Schemas
Workflow YAML Schema
The workflow (erstwhile called DAX) format is described by the YAML
schema instance document
wf-5.0.yml
.
Workflow YAML Schema In Detail
The abstract workflow file format has four major sections, with the second section divided into more sub-sections. The abstract workflow format works on the abstract or logical level, letting you focus on the shape of the workflows, what to do and what to work upon.
Workflow level Metadata
Metadata that is associated with the whole workflow. These are defined in the Metadata section.
Workflow-level Notifications
Very simple workflow-level notifications. These are defined in the Notification section.
Catalogs
The first section deals with included catalogs. While we do recommend to use external replica- and transformation catalogs, it is possible to include some replicas and transformations into the abstract workflow file itself. Any workflow-included entry takes precedence over regular replica catalog (RC) and transformation catalog (TC) entries.
The first section (and any of its sub-sections) is completely optional.
The first sub-section deals with included replica descriptions.
The second sub-section deals with included transformation descriptions.
The third sub-section declares multi-item executables.
Job List
The jobs section defines the job- or task descriptions. For each task to conduct, a three-part logical name declares the task and aides identifying it in the transformation catalog or one of the executable section above. During planning, the logical name is translated into the physical executable location on the chosen target site. By declaring jobs abstractly, physical layout consideration of the target sites do not matter. The job’s id uniquley identifies the job within this workflow.
The arguments declare what command-line arguments to pass to the job. If you are passing filenames, you should refer to the logical filename using the file element in the argument list.
Important for properly planning the task is the list of files consumed by the task, its input files, and the files produced by the task, its output files. Each file is described with a uses element inside the task.
Elements exist to link a logical file to any of the stdio file descriptors. The profile element is Pegasus’s way to abstract site-specific data.
Jobs are nodes in the workflow graph. Other nodes include unplanned workflows (DAX), which are planned and then run when the node runs, and planned workflows (DAG), which are simply executed.
Control-flow Dependencies
The third section lists the dependencies between the tasks. The relationships are defined as child parent relationships, and thus impacts the order in which tasks are run. No cyclic dependencies are permitted.

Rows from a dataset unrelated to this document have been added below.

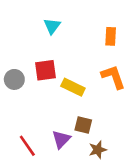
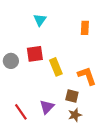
orange L-shape: (113, 77) -> (87, 76), moved
yellow rectangle: (73, 87) -> (56, 67), turned 42
brown square: (83, 125) -> (72, 96), moved

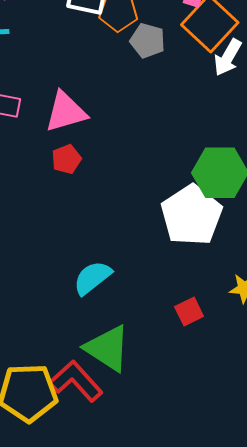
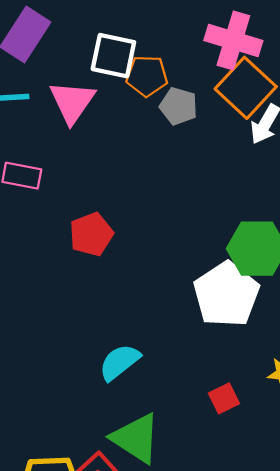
pink triangle: (66, 112) -> (72, 102), moved, turned -39
red pentagon: (66, 159) -> (91, 234), size x1.4

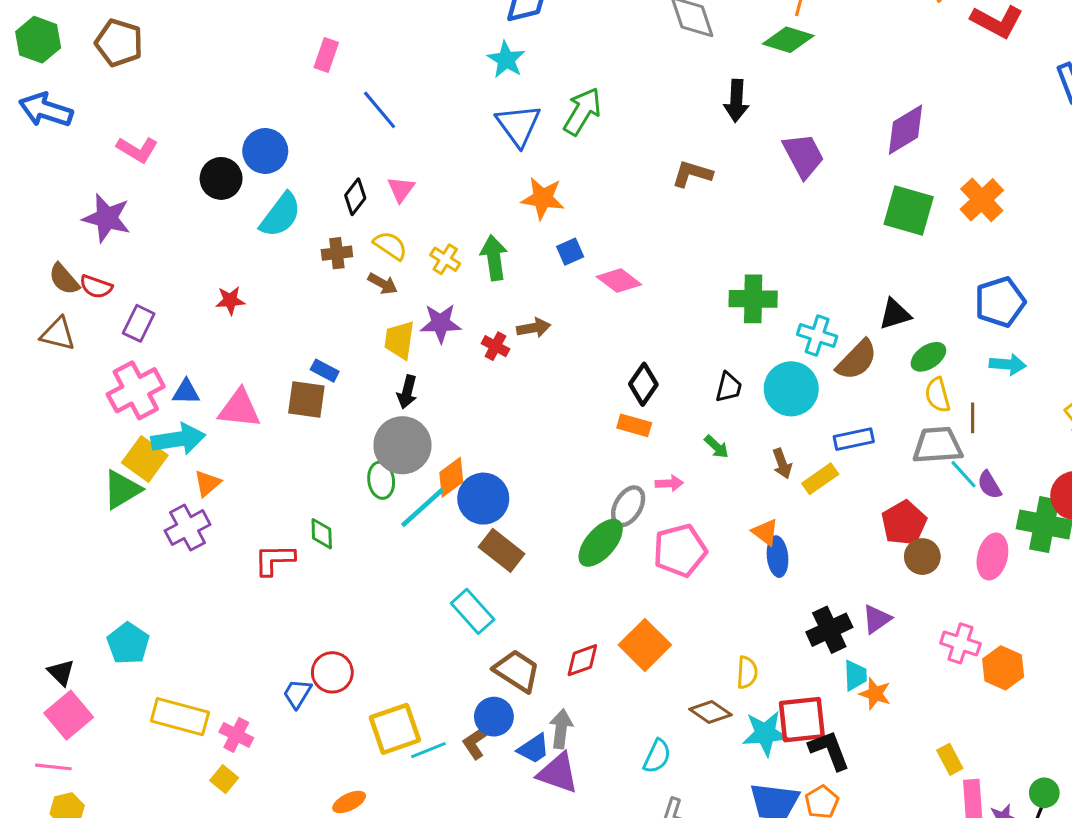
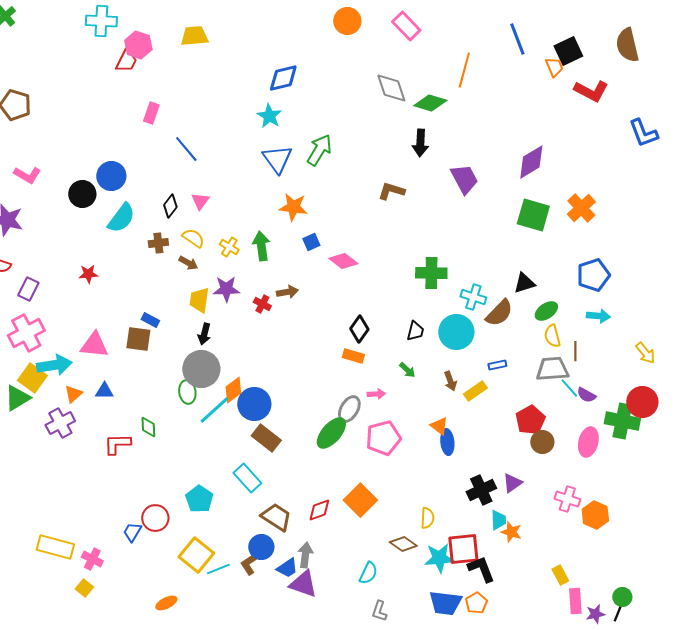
green diamond: (788, 40) -> (430, 103), moved
blue triangle: (186, 392) -> (104, 391), moved
blue rectangle: (854, 439) -> (497, 365), size x0.7
purple semicircle: (989, 485) -> (586, 395), turned -30
cyan pentagon: (128, 643) -> (199, 499), moved
yellow square: (395, 729) -> (196, 555), turned -32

Dependencies are directed edges in the workflow graph.
YAML Intro
The Workflow API generated abstract workflows always list the following optional attributes under the x-pegasus extensions.
x-pegasus:
apiLang: python
createdBy: vahi
createdOn: 07-24-20T10:08:48Z
pegasus: "5.0"
name: diamond
The following attributes are supported for the root element adag.
attribute |
optional? |
type |
meaning |
---|---|---|---|
pegasus |
required |
VersionPattern |
Version number of YAML instance document. Must be 5.0. |
name |
required |
string |
name of this abstract workflow |
apiLang |
optional |
string |
the language of the workflow api used to generate this |
createdBy |
optional |
string |
the user who created this |
createdOn |
optional |
string |
the timestamp when it was created |
The version attribute is restricted to the regular expression
\d+(\.\d+(\.\d+)?)?
.This expression represents the VersionPattern
type that is used in other places, too. It is a more restrictive
expression than before, but allows us to compute comparable version
number using the following formula:
version1: a.b.c |
version2: d.e.f |
n = a * 1,000,000 + b * 1,000 + c |
m = d * 1,000,000 + e * 1,000 + f |
version1 > version2 if n > m |
Workflow-level Metadata
Metadata associated with the whole workflow.
metadata:
creator: vahi
The workflow level metadata maybe used to control the Pegasus Mapper behaviour at planning time or maybe propogated to external services while querying for job characteristics.
Workflow-level Notifications
Notifications that are generated when workflow level events happened.
hooks:
shell:
- _on: start
cmd: /pegasus/libexec/notification/email -t notify@example.com
- _on: end
cmd: /pegasus/libexec/notification/email -t notify@example.com
The above snippet will append the current time to a log file in the current directory. This is with regards to the pegasus-monitord instance acting on the notification.
The Catalogs Section
The initial section features three sub-sections:
a catalog of files used,
a catalog of transformations used, and
compound transformation declarations.
The Replica Catalog Section
The file section acts as in in-file replica catalog (RC). Any files declared in this section take precedence over files in external replica catalogs during planning.
replicaCatalog:
replicas:
- lfn: input.txt
pfns:
- {site: local, pfn: 'http://example.com/pegasus/input/input.txt'}
checksum: {sha256: 66a42b4be204c824a7533d2c677ff7cc5c44526300ecd6b450602e06128063f9}
The first replicas entry above is an example of a data file with single replica. The lfn attribute signifies logical file name. Each logical filename may have additional information associated with it, enumerated by profile elements. Each entry in the replicas section may have 0 or more metadata associated with it.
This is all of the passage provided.